Define a list of question that allow you to classify if yes or not a news is relevant. You can put this list of questions whithin a python file like those in this files 'src/questions/strike_rag_questions.py'
Define a list of non desirable sectors or use the one provide here : 'src/non_desirable_sectors/sectors_to_discard.py'
Implement different pydantic objects that should be the keys of the dictionnary representing the resulat of a process article. You can be can be inspired by those exemples : 'src/outpout_parsers/output_parsers.py' or use them if you do not have a news specific field to add.
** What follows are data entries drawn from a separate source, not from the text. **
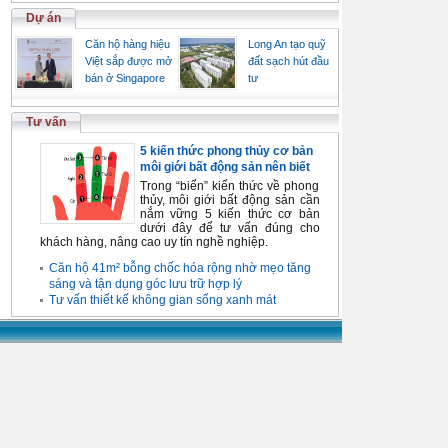
Dự án
Căn hộ hàng hiệu
Long An tạo quỹ
Việt sắp được mở
đất sạch hút đầu
bán ở Singapore
tư
Tư vấn
5 kiến thức phong thủy cơ bản
môi giới bất động sản nên biết
Trong “biển” kiến thức về phong
thủy, môi giới bất động sản cần
nắm vững 5 kiến thức cơ bản
dưới đây để tư vấn đúng cho
khách hàng, nâng cao uy tín nghề nghiệp.
Căn hộ 41m² bỗng chốc hóa rộng nhờ mẹo tăng
sáng và tận dụng góc lưu trữ hợp lý
Tư vấn thiết kế không gian sống xanh mát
Define some prompts that guide the model on how to behave. You can be inspired by those ones : 'src/prompts'
Define a decision function that classify a news as relevant or not after being processed by RAG technique and matched with a given suppliers database This decision function should rely on the responses of each answered question during RAG and the matching process
Implement this abstract methode :
@abstractmethod
def retrieve_infos(self, dataframe : pd.DataFrame) :
pass
by inheriting this class 'src/rag/base_retrieval.py'.